Andrea Fraser gets to the heart of many artists’ objections to the market with Untitled, 2003 in which she offered a sexual encounter (with various specifications) at a fixed price through her gallery.  If selling one’s work amounts to prostitution, Fraser doesn’t offer a less compromised way to put food on the table, and one suspects she’s never been through the process of applying for tenure in an art department.

baldessari boring art
John Balsessari ‘I Will Make No More Boring Art’ (1971) lithograph

Target Practice; Painting Under Attack 1949-78 addresses an art form that might long have claimed, as did Mark Twain, that news of its death was an exaggeration.

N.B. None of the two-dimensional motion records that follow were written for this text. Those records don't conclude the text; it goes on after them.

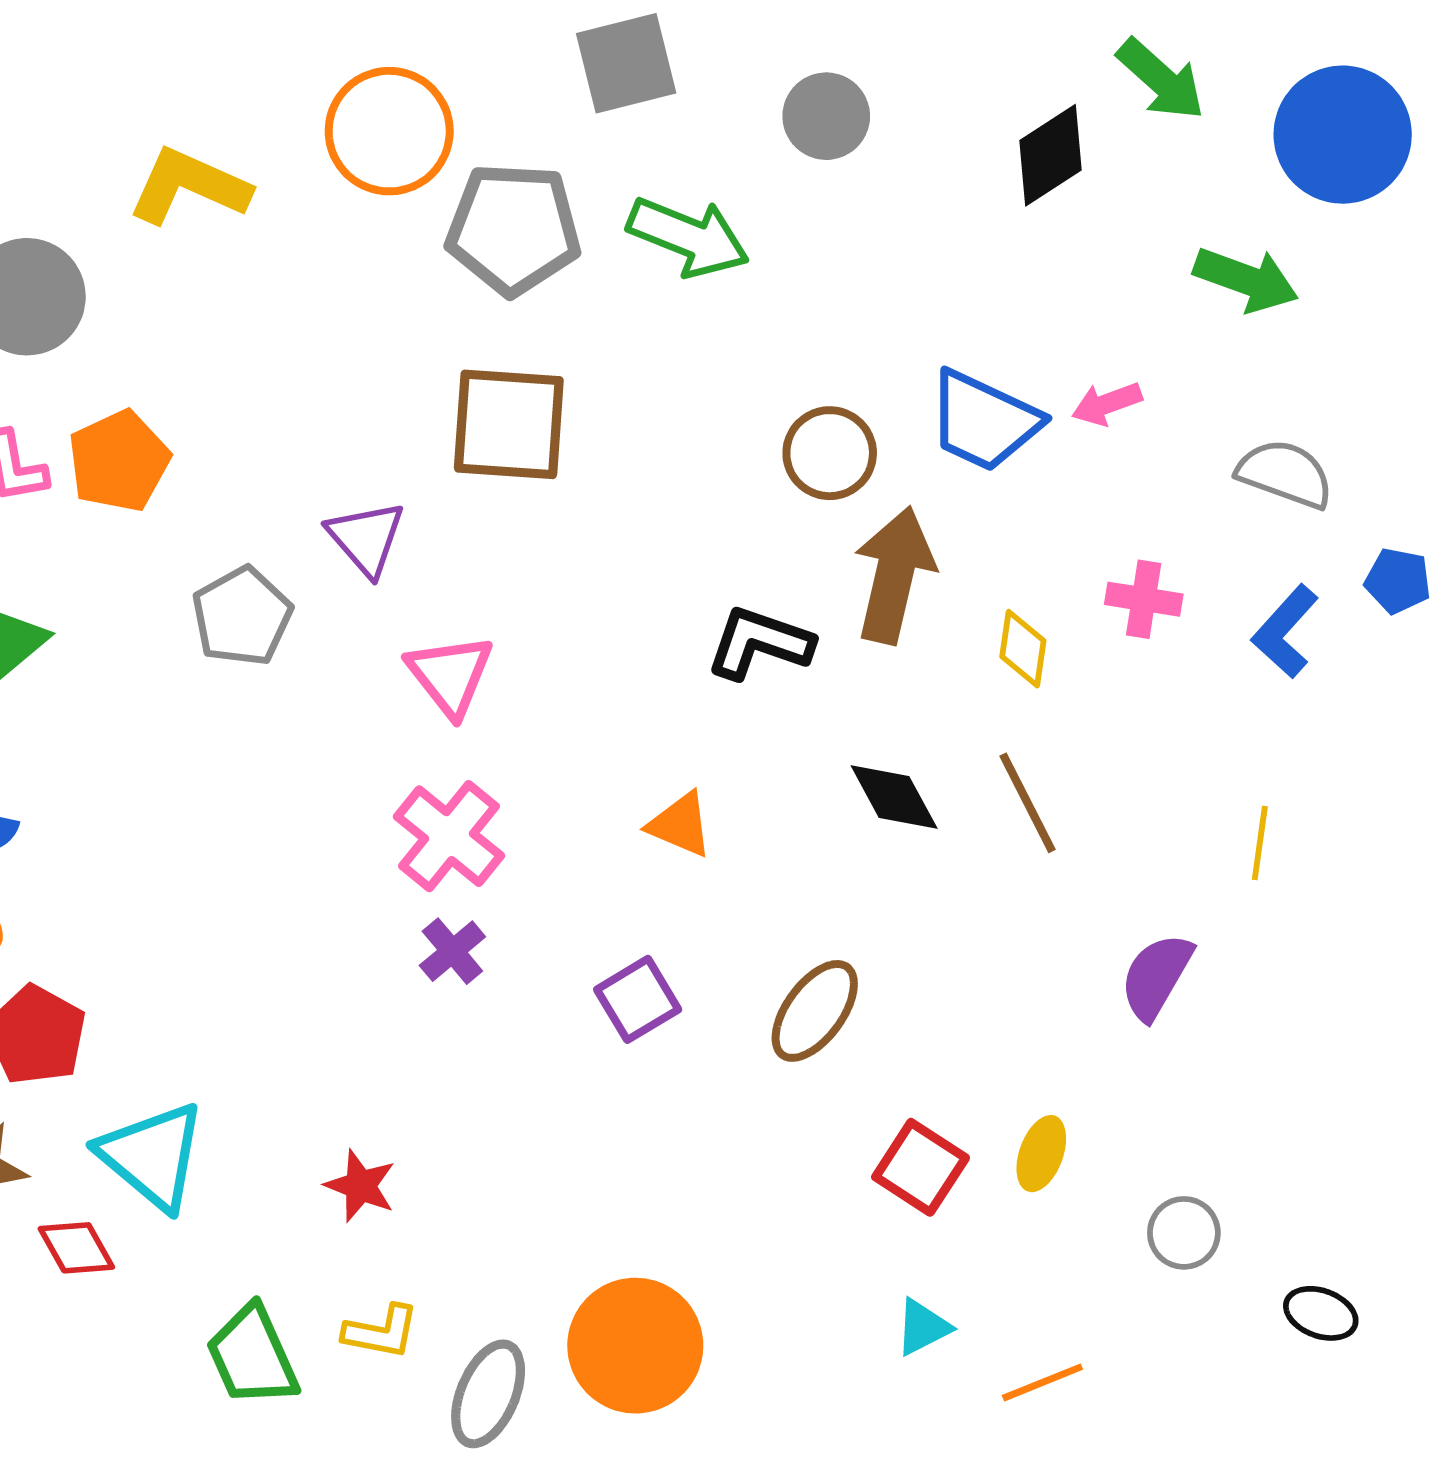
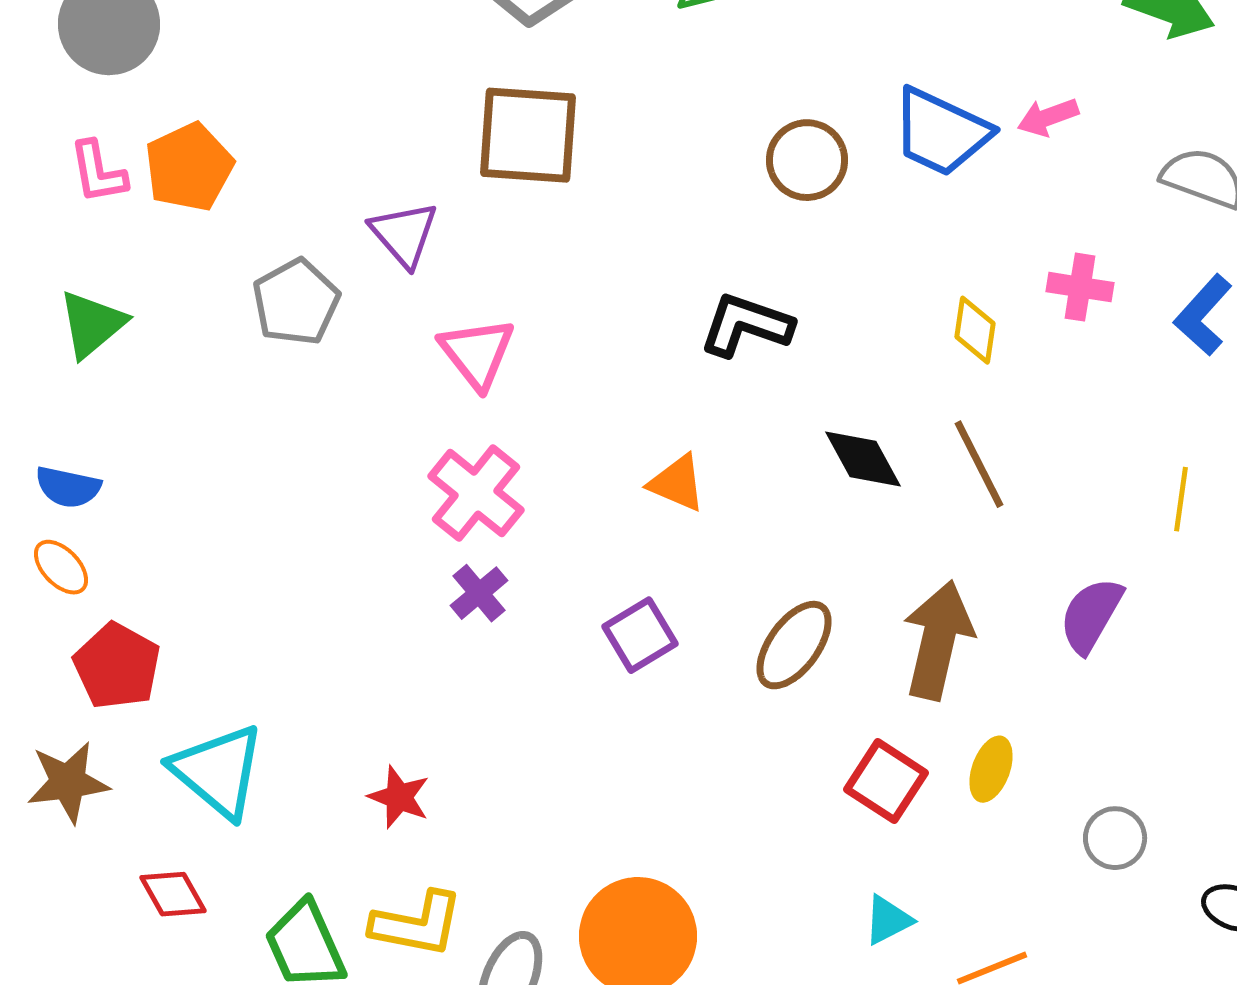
brown arrow: (894, 575) -> (938, 640), moved
red diamond: (76, 1248) -> (173, 894), moved
yellow L-shape: (381, 1332) -> (417, 924), size x1.4

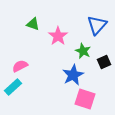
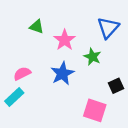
black square: (104, 62) -> (116, 86), moved
blue star: (73, 75) -> (62, 73), moved

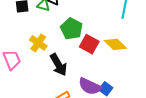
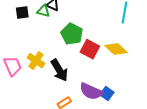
yellow cross: (38, 43) -> (36, 61), moved

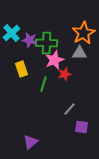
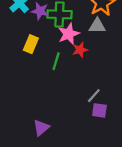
yellow rectangle: (21, 69) -> (31, 44), turned 42
gray line: (69, 109) -> (94, 96), moved

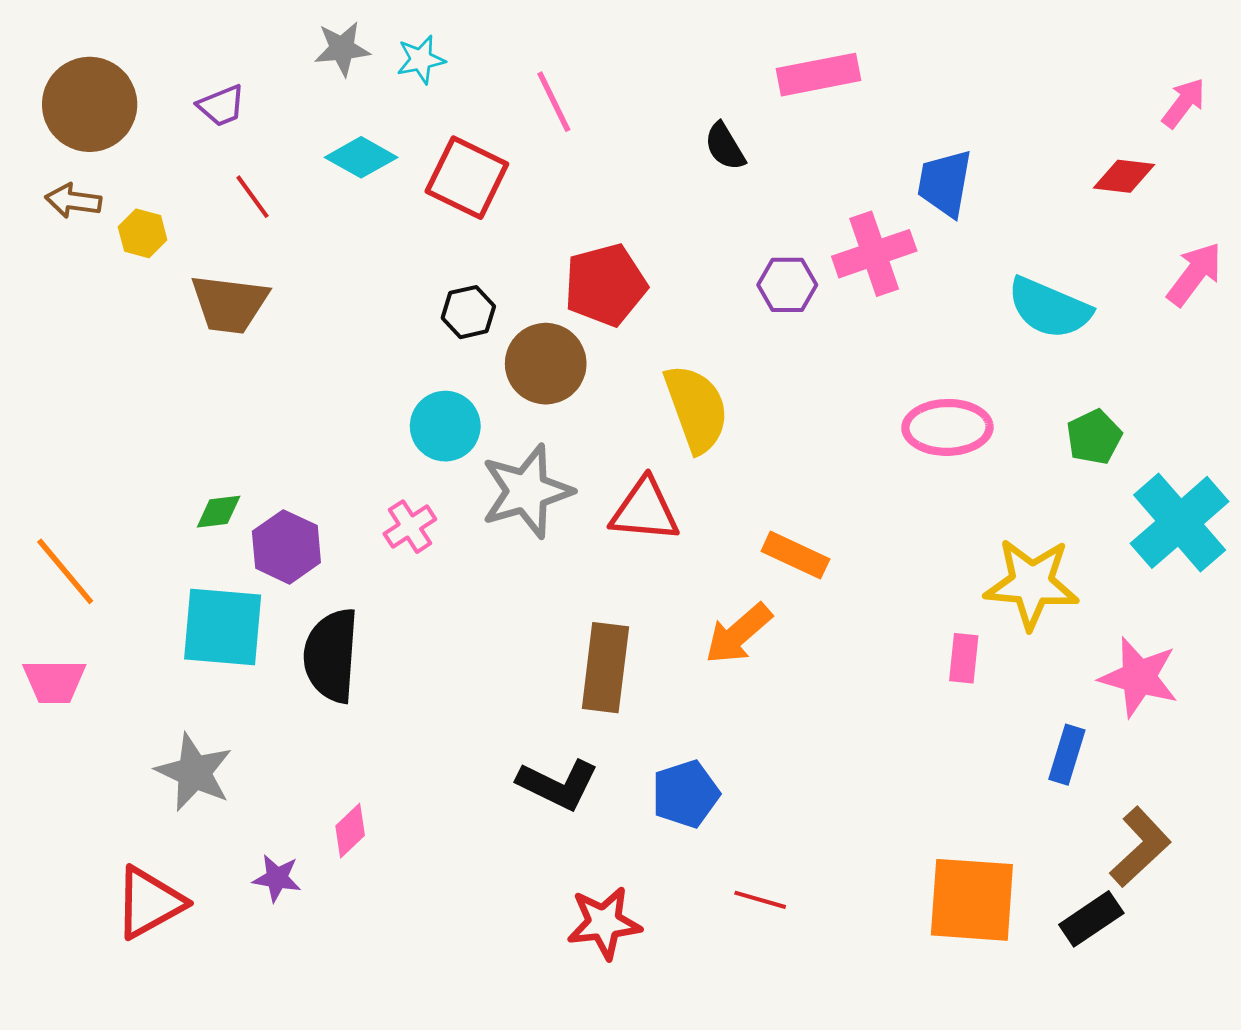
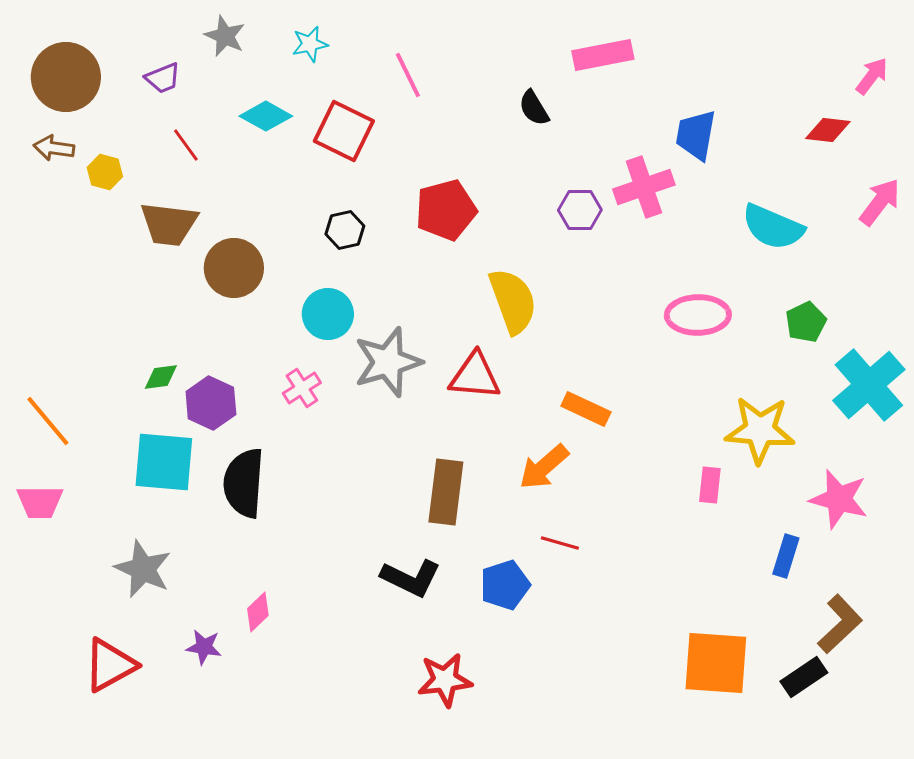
gray star: (342, 49) -> (225, 36), moved, turned 30
brown circle: (546, 364) -> (234, 268), moved
red line: (760, 900) -> (560, 543), moved

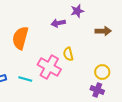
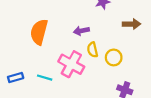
purple arrow: (58, 23) -> (81, 31), moved
yellow circle: (102, 72) -> (114, 57), moved

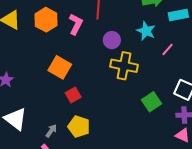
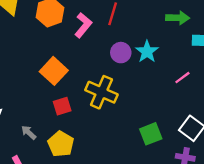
cyan star: (146, 31) -> (147, 52), moved
yellow cross: (124, 66) -> (101, 92), moved
gray arrow: (51, 131) -> (29, 133), moved, turned -96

The attack on painting was carried out in a variety of media and the exhibition was flexible in the examples it chose (both in textual illustrations and for the exhibition), including Rauschenberg’s Erased de Kooning Drawing (1953), Shigeko Kubota’s performance, Vagina Painting (1965), Lygia Pape’s communal action, Divisor (1968), Bruce Nauman’s photographs, Art Make-Up (1967-68), Dan Flavin’s fluorescent light works, and Baldessari’s video, Six Colorful Inside Jobs (1977).

Fontana Concetto spaziale 1957 ink and pencil on paper on canvas MoMA
Lucio Fontana ‘Concetto Spaziale’ (1957) ink and pencil on paper on canvas, MoMA

The exhibition’s argument begins with extensive attention to Lucio Fontana, who punctured the canvas in the late 40s (ignoring the fact that Miro had done so more than twenty years earlier, although to little attention) and places a significant emphasis on the role and manipulation of the canvas in the history of attack it explores.  These attacks on the canvas include work by Alberto Burri, Howardena Pindell, Linda Benglis (knots), Piero Manzoni (bandaged-looking Achromes), Nikki de San Phalle (a photograph of her shooting at a painting with a .22 rifle is on the catalog’s cover), Shozo Shimamura and other Gutai artists, and Sam Gilliam, who hung stretcher-less swags of canvas.



Yves Klein creating FC1 19611
Yves Klein creating ‘FC1’ with blow-torch, 1961

The exhibition was an occasion for the Seattle Art Museum to feature works in its collection, and combined with the practicalities of loans that may well have resulted in a narrower exhibition than the curator, Michael Darling, would have liked. Even so, some omissions are particularly surprising, and the range of his essay might certainly have been expanded. The perfunctory attention given Yves Klein is baffling, as is the omission of Warhol’s use of screen-printing as painting (although one of his small group of piss paintings is included).  Darling ignores the racial politics that likely figured in the attack on painting’s status quo by Sam Gilliam and Al Loving, as well as the use of humor as intellectual attack by Robert Colescott. And he left the feminist critique particularly under-explored; works such as Carolee Schneemann’s Eye Body (1963), Eleanor Antin’s Representational Painting (1971), Anna Mendiata’s Body Tracks (1982) and Janine Antoni’s Loving Care (1992) would seem tailor-made for Darling’s subject.  But this is really the fun of reading such essays: responding to and arguing with them, and generally getting the intellectual juices flowing.

Carolee Schneemann ‘Eye Body’ (1963)

Both catalogs would have been more useful with indices, and the Seattle catalog suffers from a particularly silly design decision to limit captions to alternate double-page spreads, so the reader must flip back and forth to identify the images, and to no obvious benefit. But both contribute to evergreen subjects and make for enlightening and entertaining reading.